Она взяла ожерелье и, рассмеявшись, надела на шею.
— А вы, как это ни печально, Уотсон, — сказал мой друг, поворачиваясь ко мне, — были невольным подстрекателем. Когда вы, обладая обширными познаниями в военном деле, указали на то, что его укрепления недостаточно охраняются, что было делать молодому генералу, как не вербовать новобранцев, где бы он их ни нашел?
Я развел руками, изображая отчаяние, хотя вместе со всеми испытывал огромное облегчение.
— Друзья мои, — обратился к нам Джон Парсонс, — уже давно минул полдень.

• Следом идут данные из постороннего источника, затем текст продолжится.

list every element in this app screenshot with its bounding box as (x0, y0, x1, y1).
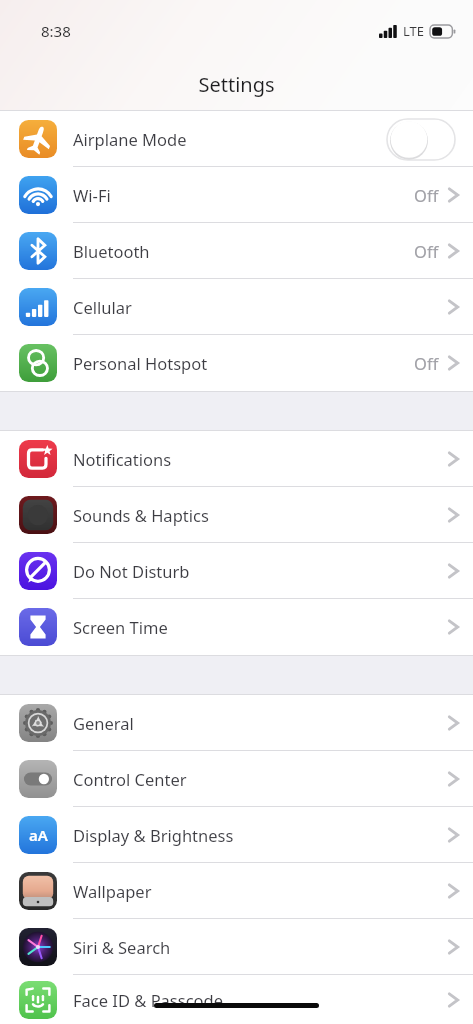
button[interactable]: aA (0, 807, 473, 863)
staticText: Off (414, 240, 439, 262)
button[interactable]: Wallpaper (0, 863, 473, 919)
button[interactable]: Sounds & Haptics (0, 487, 473, 543)
staticText: Cellular (73, 296, 132, 318)
staticText: General (73, 712, 134, 734)
button[interactable]: Screen Time (0, 599, 473, 655)
staticText: Airplane Mode (73, 128, 187, 150)
button[interactable]: Do Not Disturb (0, 543, 473, 599)
staticText: Display & Brightness (73, 824, 234, 846)
button[interactable]: Airplane Mode toggle, off (384, 117, 457, 161)
button[interactable]: Control Center (0, 751, 473, 807)
staticText: Screen Time (73, 616, 168, 638)
button[interactable]: Personal Hotspot (0, 335, 473, 391)
staticText: Do Not Disturb (73, 560, 190, 582)
staticText: Off (414, 184, 439, 206)
button[interactable]: Bluetooth (0, 223, 473, 279)
staticText: Personal Hotspot (73, 352, 208, 374)
button[interactable]: General (0, 695, 473, 751)
staticText: aA (29, 825, 48, 845)
staticText: Face ID & Passcode (73, 989, 224, 1011)
button[interactable]: Face ID & Passcode (0, 975, 473, 1024)
button[interactable]: Airplane Mode (0, 111, 473, 167)
staticText: Off (414, 352, 439, 374)
staticText: LTE (403, 22, 425, 40)
button[interactable]: Siri & Search (0, 919, 473, 975)
staticText: Settings (198, 71, 275, 98)
button[interactable]: Wi-Fi (0, 167, 473, 223)
button[interactable]: Notifications (0, 431, 473, 487)
staticText: Wi-Fi (73, 184, 111, 206)
staticText: Notifications (73, 448, 172, 470)
staticText: Siri & Search (73, 936, 171, 958)
staticText: Control Center (73, 768, 187, 790)
staticText: Bluetooth (73, 240, 150, 262)
button[interactable]: Cellular (0, 279, 473, 335)
staticText: Sounds & Haptics (73, 504, 209, 526)
staticText: 8:38 (41, 21, 71, 41)
staticText: Wallpaper (73, 880, 152, 902)
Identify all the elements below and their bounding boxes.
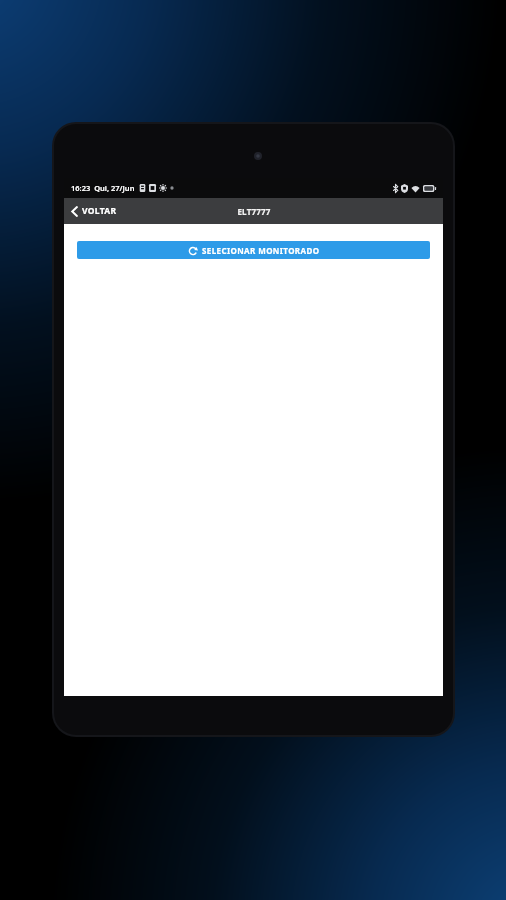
button[interactable]: SELECIONAR MONITORADO [77,241,430,259]
staticText: 16:23 Qui, 27/Jun [71,183,135,193]
other: Back [71,206,78,217]
button[interactable]: Back [64,198,127,224]
staticText: VOLTAR [82,205,117,217]
staticText: ELT7777 [237,206,271,217]
staticText: SELECIONAR MONITORADO [202,245,320,256]
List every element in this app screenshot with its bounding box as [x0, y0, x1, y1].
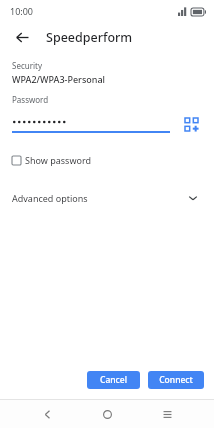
button[interactable]: Scan QR code: [180, 113, 202, 135]
staticText: Security: [12, 60, 43, 71]
button[interactable]: Back: [34, 401, 60, 427]
staticText: Connect: [159, 374, 193, 386]
button[interactable]: Cancel: [87, 371, 140, 389]
staticText: WPA2/WPA3-Personal: [12, 73, 106, 85]
staticText: Show password: [25, 154, 91, 166]
button[interactable]: Back: [12, 27, 32, 47]
button[interactable]: Show password: [12, 154, 202, 166]
button[interactable]: Recent apps: [154, 401, 180, 427]
staticText: Advanced options: [12, 192, 184, 204]
button[interactable]: Advanced options: [12, 187, 202, 209]
staticText: Speedperform: [46, 29, 133, 46]
button[interactable]: Connect: [148, 371, 204, 389]
staticText: Password: [12, 94, 49, 105]
button[interactable]: [12, 115, 170, 133]
staticText: Cancel: [100, 374, 127, 386]
staticText: 10:00: [10, 5, 34, 17]
button[interactable]: Home: [94, 401, 120, 427]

Давайте отправимся в столовую и отпразднуем этот радостный день за столом — там нас ожидает, по словам кухарки, самый большой гусь в Дейлз.
Мы хором выразили согласие и последовали за хозяином дома. Я предложил правую руку мисс Бэк, которая с улыбкой оперлась на нее своей изящной ручкой, и мы начали вместе спускаться по лестнице, как одна из самых счастливых пар в Англии в этот рождественский день.